Helmholtz-Zentrum Dresden-Rossendorf, PET Center, Institute of Radiopharmaceutical Cancer Research, Germany.
Department of Radiology, University Hospital Carl Gustav Carus, Technische Universität Dresden, Germany.
Radiother Oncol. 2018 Jul;128(1):121-127. doi: 10.1016/j.radonc.2017.11.033. Epub 2018 Jan 19.
To compare the structural and hemodynamic changes of healthy brain tissue in the cerebral hemisphere contralateral to the tumor following photon and proton radiochemotherapy.

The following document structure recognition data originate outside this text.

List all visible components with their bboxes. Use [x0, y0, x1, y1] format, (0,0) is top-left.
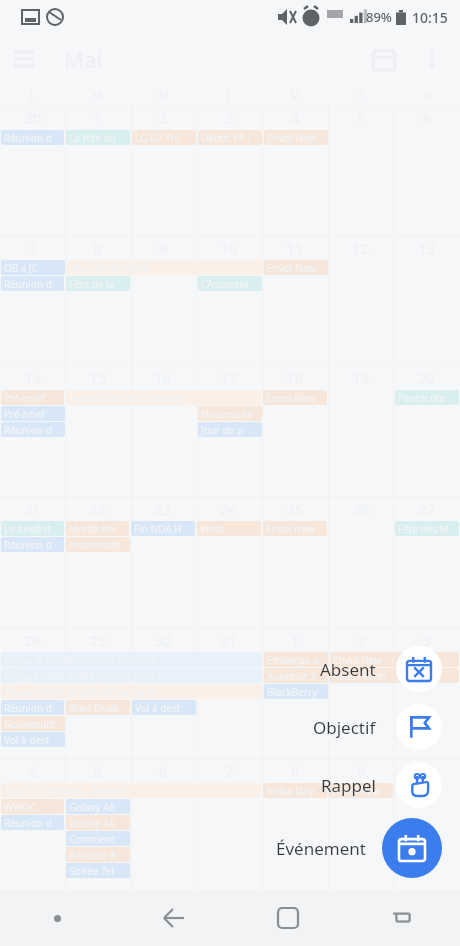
button[interactable]: Galaxy A6 [66, 799, 130, 814]
button[interactable]: Fin NDA H [131, 521, 195, 536]
button[interactable]: Réunion d [1, 422, 65, 437]
button[interactable]: Debut VP i [198, 130, 262, 145]
button[interactable]: Nouveauté [198, 406, 262, 421]
button[interactable]: Nouveauté [1, 716, 65, 731]
button[interactable]: Pré-brief [1, 406, 65, 421]
button[interactable]: Absent [320, 646, 442, 692]
button[interactable]: Home [230, 890, 345, 946]
button[interactable]: Réunion d [1, 276, 64, 291]
button[interactable]: West [197, 521, 261, 536]
button[interactable]: Soirée Tel [66, 863, 130, 878]
button[interactable]: Brief Ouak [66, 700, 130, 715]
button[interactable]: Honor/OnePlus Londres [66, 390, 261, 405]
button[interactable]: LG G7 Thi [132, 130, 196, 145]
button[interactable]: Pré-brief [1, 390, 64, 405]
button[interactable]: Jour de p [198, 422, 262, 437]
button[interactable]: Envoi New [263, 390, 327, 405]
button[interactable]: Nvidia Shi [66, 521, 129, 536]
button[interactable]: Envoi New [330, 652, 459, 667]
button[interactable]: Google I/O 2018 [67, 260, 262, 275]
button[interactable]: Envoi New [263, 521, 327, 536]
button[interactable]: Nokia Day [263, 783, 327, 798]
button[interactable]: Pentecôte [395, 390, 459, 405]
button[interactable]: Voyage HMD Russie (Omar) pour [1, 684, 262, 699]
button[interactable]: Réunion d [1, 815, 64, 830]
button[interactable]: Fête des M [395, 521, 459, 536]
button[interactable]: Réunion d [1, 537, 64, 552]
button[interactable]: Vol à dest [132, 700, 196, 715]
button[interactable]: WWDC [1, 799, 64, 814]
button[interactable]: Réunion d [1, 130, 64, 145]
button[interactable]: Comment [66, 831, 130, 846]
button[interactable]: Objectif [313, 704, 442, 750]
button[interactable]: L'Ascensio [198, 276, 262, 291]
button[interactable]: Recent apps [345, 890, 460, 946]
button[interactable]: Rappel [321, 762, 442, 808]
button[interactable]: La fête du [66, 130, 130, 145]
button[interactable]: BlackBerry [264, 684, 328, 699]
button[interactable]: Réunion d [1, 700, 64, 715]
button[interactable]: Envoi New [264, 260, 328, 275]
button[interactable]: Annonce X [264, 668, 328, 683]
button[interactable]: Indicator [0, 890, 115, 946]
button[interactable]: Le lundi d [1, 521, 64, 536]
button[interactable]: Envoi New [264, 130, 328, 145]
button[interactable]: Back [115, 890, 230, 946]
button[interactable]: Amazon A [66, 847, 130, 862]
button[interactable]: 10 [418, 761, 436, 781]
button[interactable]: Fête de la [66, 276, 130, 291]
button[interactable]: 3 [423, 630, 432, 650]
button[interactable]: Galaxy A6 [66, 815, 130, 830]
button[interactable]: Envoi New [329, 783, 393, 798]
button[interactable]: Nouveauté [66, 537, 130, 552]
button[interactable]: OB x JC [1, 260, 65, 275]
button[interactable]: Asus / Com [330, 668, 459, 683]
button[interactable]: Asus / Computex - Taiwan [1, 783, 261, 798]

Sixty-seven patients (54.9 ±14.0 years) diagnosed with glioblastoma undergoing adjuvant photon (n = 47) or proton (n = 19) radiochemotherapy with temozolomide after tumor resection underwent T1-weighted and arterial spin labeling MRI. Changes in volume and perfusion before and 3 to 6 months after were compared between therapies.
A decrease in gray matter (GM) (-2.2%, P<0.001) and white matter (WM) (-1.2%, P<0.001) volume was observed in photon-therapy patients compared to the pre-radiotherapy baseline. In contrast, for the proton-therapy group, no significant differences in GM (0.3%, P = 0.64) or WM (-0.4%, P = 0.58) volume were observed. GM volume decreased with 0.9% per 10 Gy dose increase (P<0.001) and differed between the radiation modalities (P<0.001). Perfusion decreased in photon-therapy patients (-10.1%, P = 0.002), whereas the decrease in proton-therapy patients, while comparable in magnitude, did not reach statistical significance (-9.1%, P = 0.12). There was no correlation between perfusion decrease and either dose (P = 0.64) or radiation modality (P = 0.94).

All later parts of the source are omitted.